Agents require flow-first thinking:

  • What happens next?
  • What is waiting on what?
  • What can be retried?
  • What partially succeeded?
  • What failed but can continue?

Rails has no native vocabulary for this.

So flow logic gets embedded:

  • In controllers
  • In service objects
  • In background jobs
  • In callbacks
  • In comments and tribal knowledge

Eventually, nobody knows what actually drives the system forward.


Concurrency and Race Conditions Become the Tax

Once you simulate workflows on top of CRUD systems, concurrency becomes your constant tax.

You start worrying about:

  • Duplicate job execution
  • Lost updates
  • Stale reads
  • Lock contention
  • Idempotency
  • Partial writes

Rails gives you tools — transactions, locks, retries — but not structure.

You’re solving distributed systems problems inside a framework that assumes you aren’t.

This is why teams accumulate years of engineering effort fixing:

  • DB race conditions
  • Redis inconsistencies
  • Sidekiq retry edge cases
  • “This job ran twice” bugs

Not because Rails is bad — but because it was never meant to be an event engine.


Rails Makes Time an Afterthought

In agentic systems, time is central:

  • Delays matter
  • Timeouts matter
  • Waiting is normal
  • Progress happens without user interaction

In Rails, time is usually handled by:

  • Cron jobs
  • Polling
  • Scheduled workers
  • Timestamps sprinkled across tables

This works — but it obscures intent.

A queue or workflow system says:

“This happens after that.”

Rails says:

“This might happen later if something checks.”

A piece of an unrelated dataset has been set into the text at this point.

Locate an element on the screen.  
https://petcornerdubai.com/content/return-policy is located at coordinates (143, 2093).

That difference compounds fast.


The Hidden Cost: Cognitive Load

Perhaps the biggest problem isn’t performance or scaling.

It’s cognitive load.

In a Rails-based agent system:

  • Flow is implicit
  • State transitions are scattered
  • Failure paths are unclear
  • Recovery logic is ad-hoc
  • Observability is stitched together

You don’t know what the system is doing without reading the code.

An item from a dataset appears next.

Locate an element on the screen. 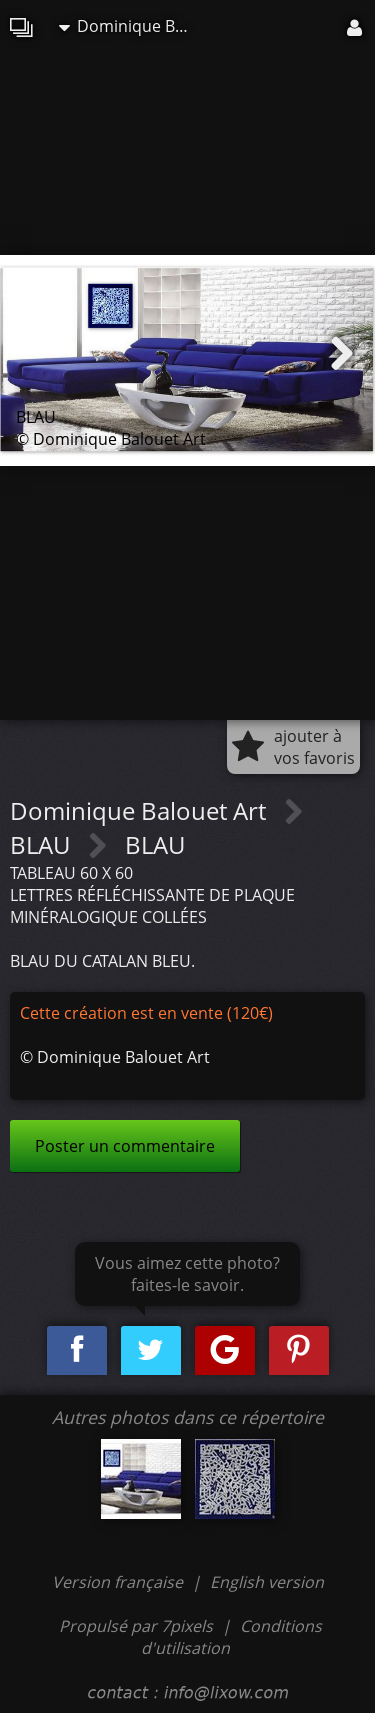 The image size is (375, 1713). Cette création est en vente (120€) is located at coordinates (146, 1013).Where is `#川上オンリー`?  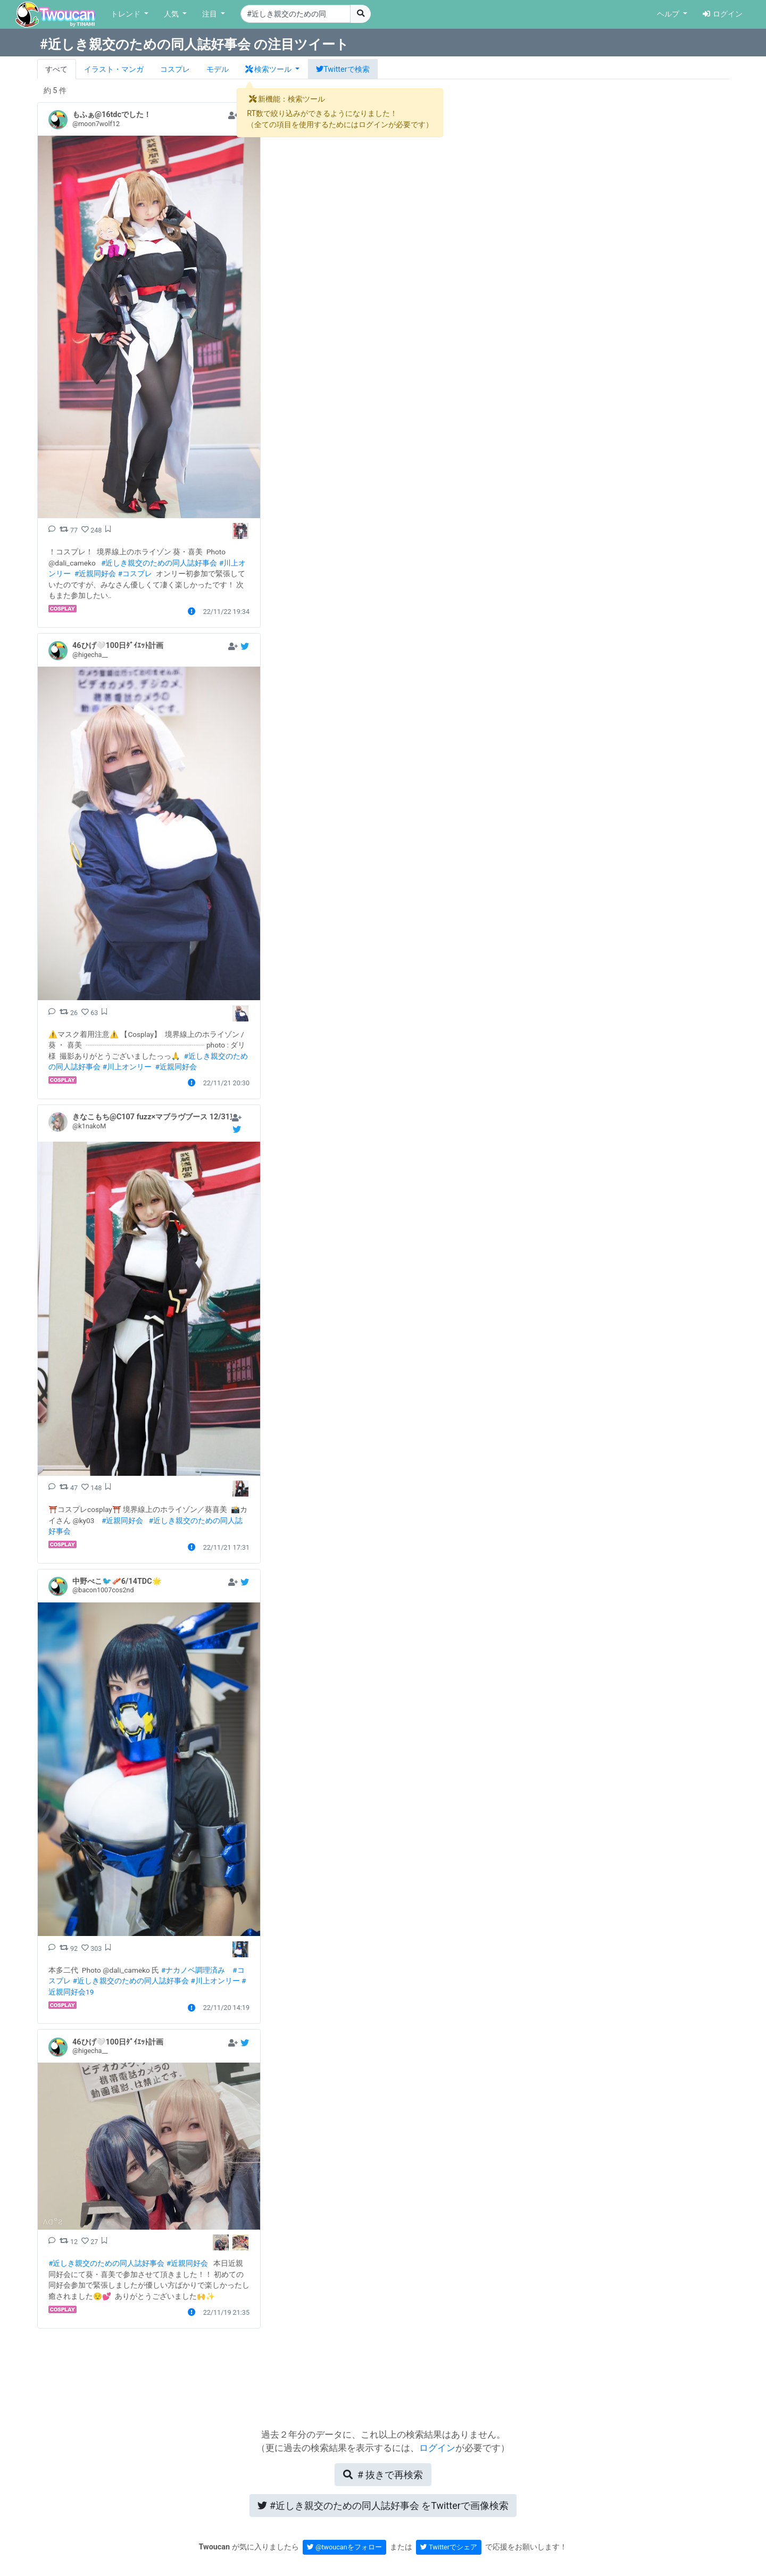 #川上オンリー is located at coordinates (126, 1066).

Agentic systems demand the opposite:

You must be able to see what is happening.

Rails doesn’t give you that view for free.


This Isn’t “Rails Is Dead”

Rails still shines as:

  • A control plane
  • A configuration system
  • An auth layer
  • A canonical source of truth
  • A place to model stable state

The mistake is asking it to be the execution engine for agents.

When Rails owns orchestration, streaming, retries, and long-running workflows, it’s being forced to impersonate a system it is not.


The Emerging Shape of Systems

The pattern that’s quietly winning looks like this:

  • Rails:
    • User intent
    • Configuration
    • Permissions
    • Durable state
  • Agent systems:
    • Queues
    • Event streams
    • Workflow engines
    • Long-running tasks
    • Streaming output

Rails remains important — just no longer central.


The Real Lesson

Rails feels painful for agents because:

Agentic systems are honest about time, failure, and flow. Rails is optimized for pretending those things are edge cases.

As AI systems move from “respond” to “act,” that honesty stops being optional.

And the frameworks we choose — and how we use them — will increasingly determine whether our systems feel elegant or exhausting.